I pray it’s different now

I don’t remember his face. Not really. I do see his anger boiling off his light skinned cheeks and he had a short Afro. What sticks hard in my memory is that damn Mickey Mouse T-shirt. It was white and fit his muscular arms tight and Mickey stood on the front of that t shirt on his back leg while grinning that shit eating grin.

I thought it was my fault. We went to the store about eight blocks away on a Sunday night. Jose had a pistol on him and it was not loaded. On the way back, under the viaduct, this guy came right up behind us and said “give me your money.” What a joke. We had scraped together enough pennies, literally, to buy a quart of beer for Jose and cigarettes. There was no money. I tried to explain that calmly but Jose decided to play hero and pulled the gun out.

Faster than a speeding bullet this guy grabbed that gun from Jose. The thought that ran through my mind was you shouldn’t pull a gun unless you’re ready to use it. Jose wasn’t. This guy was.

He told Jose to leave, run. And he did. I watched him run down the sidewalk towards home and couldn’t believe he’d left me there. I was trying to talk to this guy but he hit me on the side of the head and told me to shut up. He grabbed my arm and pulled me behind a house and up the slight hill by the railroad tracks. I had no idea where Jose was.

I did what he told me to do. I took my jeans off and then my underwear and I laid on the ground. He raped me all the while holding the gun next to my head. Before he pulled out, he put the gun against my forehead, in the third eye position, and pulled the trigger.

Nothing happened, there were no bullets in it. I had prayed that was true when this guy took the gun from Jose. Jose told me it was. I thought maybe someone had left one in the chamber. I know that was a possibility. It had already happened once to me. When I was ten I had shot my brother in the face with a B.B. gun. He told me it wasn’t loaded and I believed him. Turns out there was one B.B. in the chamber.

This guy was so fucking mad he pistol whipped me with that gun. I remembered my high school safety training and turned sideways and put my hands on my face and top of my head. He just kept beating beating beating the butt of that pistol against the back of my head. There were no words, just heavy grunts from him. He was trying to kill me. I felt something warm running down my neck and onto my white blouse. There was no pain, only warmth.

Finally I hear Jose screaming my name. This guy heard it too. He came out of his trance of violence and took off running west along the railroad tracks. I stood up and watched him get smaller and smaller as I put my underpants on, then my jeans. Finally I answered Jose with “I’m here.” I sat down on the ground in my own blood.

Jose had gone home, just two blocks away, and gotten a loaded rifle. He was a mad man. I didn’t tell him where the guy went. I told him I had not been raped, just beaten. Jose screamed at me ‘Are you sure? He didn’t touch you? Where is he?’ over and over.

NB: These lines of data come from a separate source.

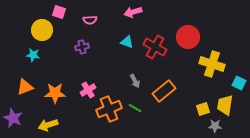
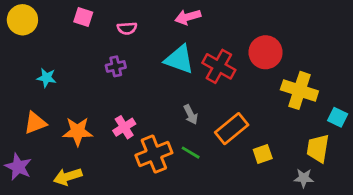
yellow circle: (42, 30) -> (22, 20), moved
cyan triangle: (127, 42) -> (179, 59), size x1.6
yellow square: (203, 109) -> (263, 154), moved

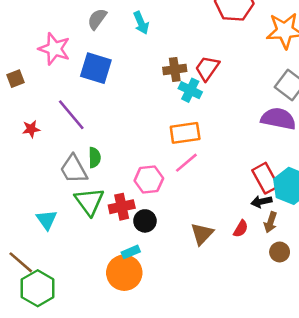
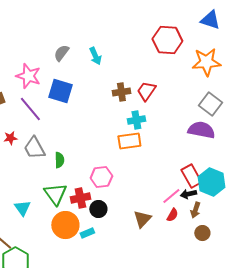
cyan cross: (190, 90) -> (136, 120), moved, turned -36
purple line: (71, 115) -> (30, 109), moved
pink line: (186, 163) -> (171, 196), moved
gray trapezoid: (74, 169) -> (34, 148), moved
orange circle: (124, 273) -> (65, 225), moved

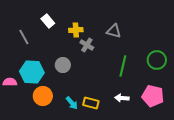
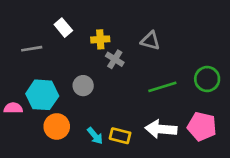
gray line: (24, 37) -> (32, 49), turned -70
green line: (123, 66) -> (162, 87), turned 60
white arrow: (122, 98) -> (161, 129), size x1.6

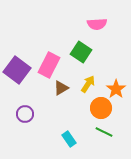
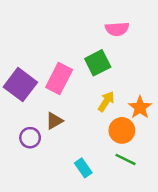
green square: (81, 52) -> (98, 63), turned 30
brown triangle: (61, 88) -> (54, 121), moved

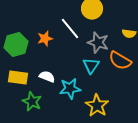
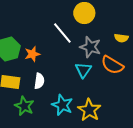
orange star: (45, 39) -> (32, 54), moved
white semicircle: (47, 77) -> (39, 81), turned 77
cyan star: (70, 89) -> (62, 105), moved, turned 30

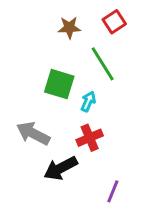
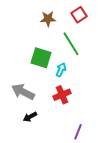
black arrow: (61, 168) -> (30, 117), moved, size x0.6

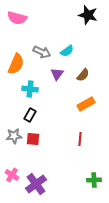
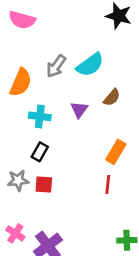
cyan semicircle: (67, 51) -> (90, 65), size x1.5
gray arrow: (42, 52) -> (56, 66), turned 102
purple triangle: (57, 74) -> (79, 110), moved
orange rectangle: (86, 104) -> (116, 152), moved, turned -30

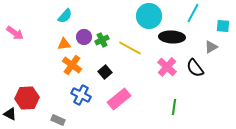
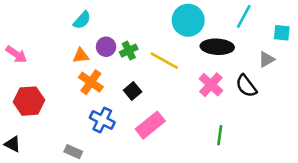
pink arrow: (15, 33) -> (16, 54), moved
red hexagon: (27, 98) -> (29, 101), moved

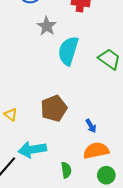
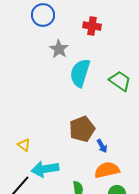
brown pentagon: (54, 108) -> (82, 129), moved
yellow triangle: (11, 115) -> (24, 145), moved

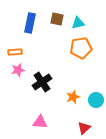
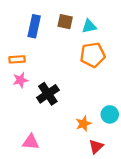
orange star: (73, 97) -> (83, 124), moved
pink triangle: (40, 122) -> (31, 142), moved

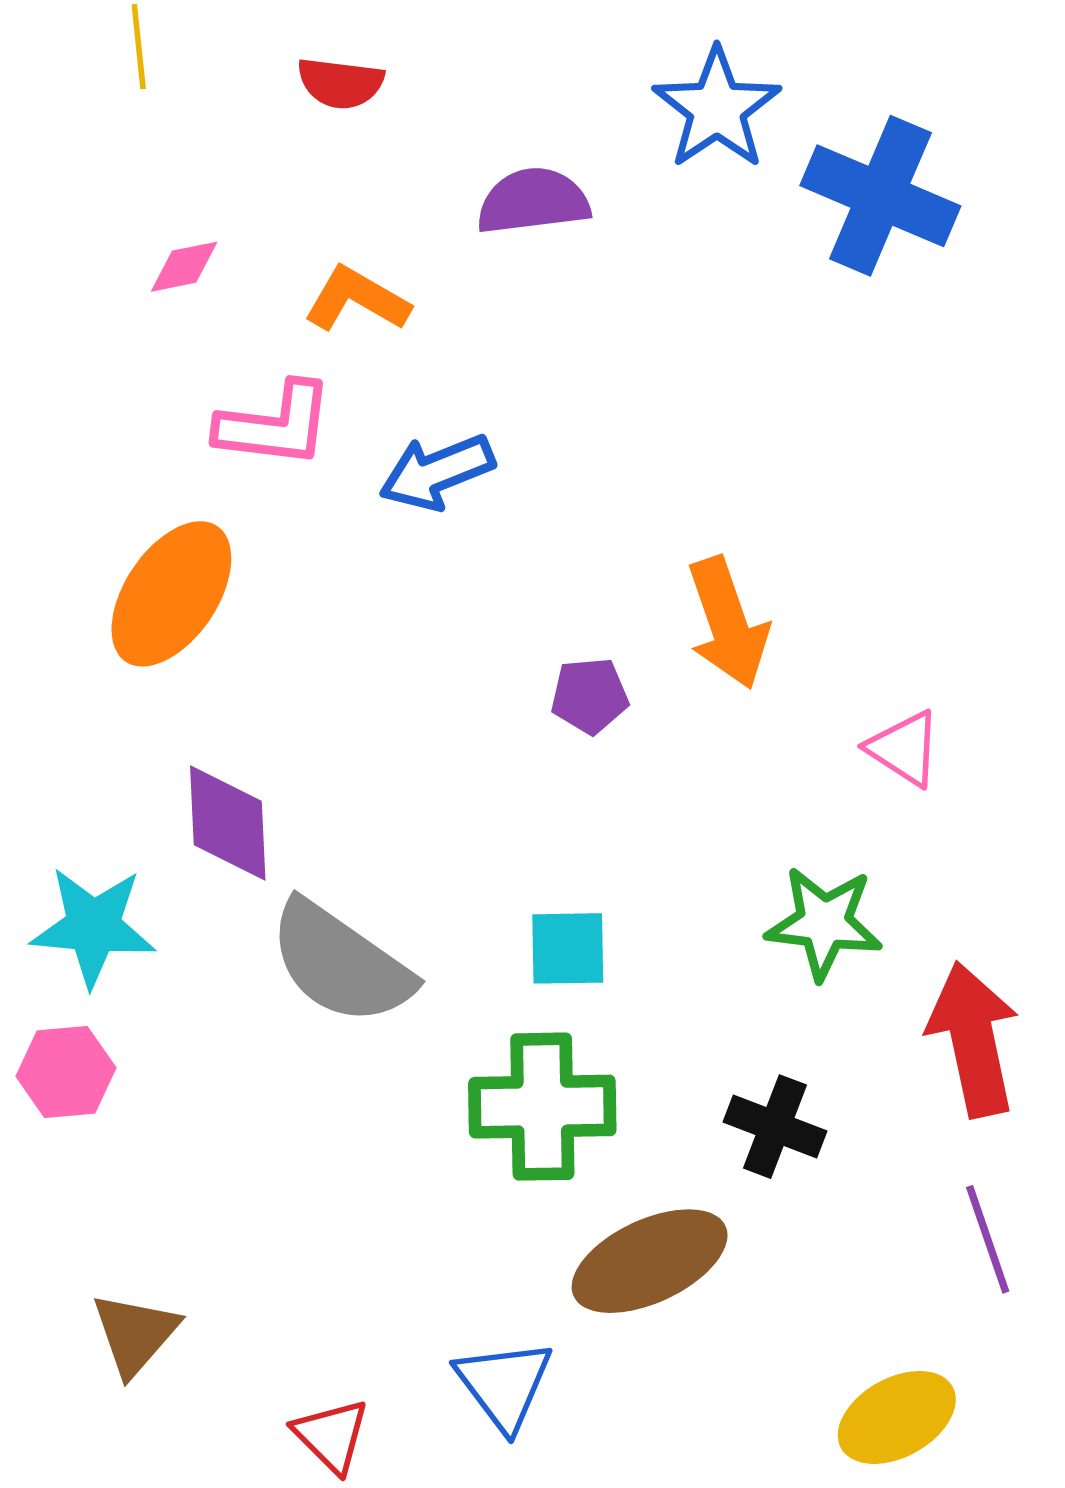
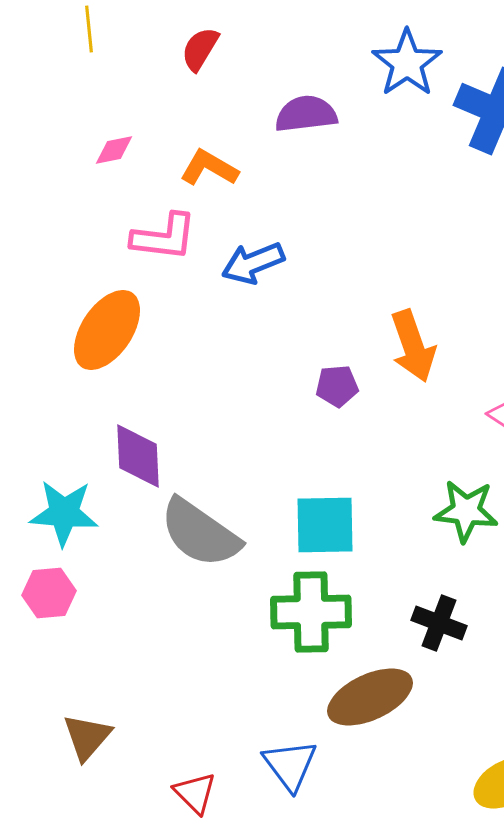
red semicircle: (340, 83) -> (200, 49), turned 114
cyan square: (568, 948) -> (325, 525), size x1.4

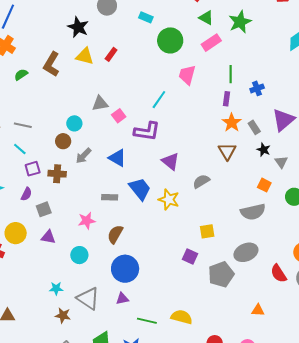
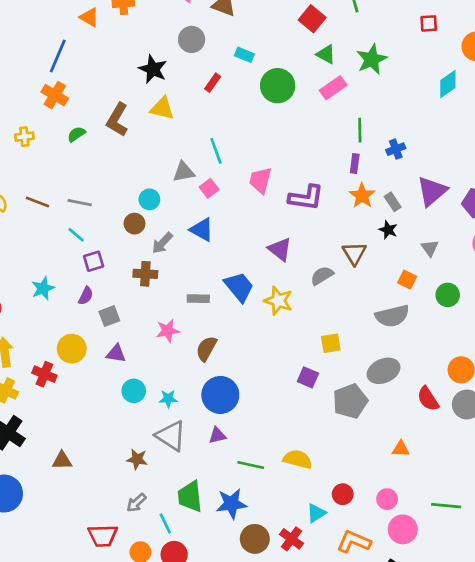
red rectangle: (111, 54) -> (213, 83), moved
pink trapezoid: (187, 75) -> (260, 180), moved
cyan line: (159, 100) -> (216, 151), moved, turned -54
purple L-shape: (147, 131) -> (306, 198), moved
black star: (264, 150) -> (388, 230), moved
brown triangle: (227, 151) -> (354, 253), moved
blue triangle: (117, 158) -> (202, 230), moved
brown cross: (57, 174) -> (145, 274), moved
cyan circle: (79, 255) -> (134, 391), moved
cyan star: (56, 288) -> (168, 399), moved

The cops came and one cop pulled Jose to the side and told him to hide the rifle, he didn’t need to be caught with it. The neighbors were out now, and Jose gave one of the guys the rifle. The other cop wouldn’t listen to me. I told him where the guy ran but the cop didn’t care. I couldn’t feel the blood still running down my head. I only wanted them to go after this guy. The cop just wouldn’t hear it. He said he’d get me to the hospital and stitched up, get a rape kit. He wouldn’t look me in the face. He said I shouldn’t have been with Jose in the first place, then this wouldn’t have happened. White women don’t belong with black men, those that are get what they deserve.

Close to 100 stitches and no rape kit later, I was sent home. My sister in law came and got us. There was no advocate helping me to understand that it would be ok to say I was raped. The nurses didn’t even say “are you sure?” after I said I wasn’t raped. The cop stayed in the room while I got my stitches, sitting in a hard metal chair in the corner while I laid on my stomach on the examiners table getting my head sewn shut. I’m not sure why he stayed in the room. The doctor simply stitched me up, no numbness medicine and no conversation. I held onto the stirrups and kept my chin on the table. I didn’t want to talk.

I was let down by a society that led me to think I was the bad one because I got raped. I was let down by a racist cop. I was let down by a medical system with no patient advocates. I was let down by nurses and doctors who had no problem giving 100 stitches with no numbing medicine and sending me right home.

I think about this often. Should I have been stronger and admitted I was raped? Probably. I was afraid Jose would’ve left me. I was afraid this guy might find me and kill me if he found out I told the truth. I was afraid society would judge me harshly.

I pray that times have changed. That we as a society don’t make women fell this way. That the cops and Drs are kinder. I pray this guy is dead. 40 years later I think I can now tell my story.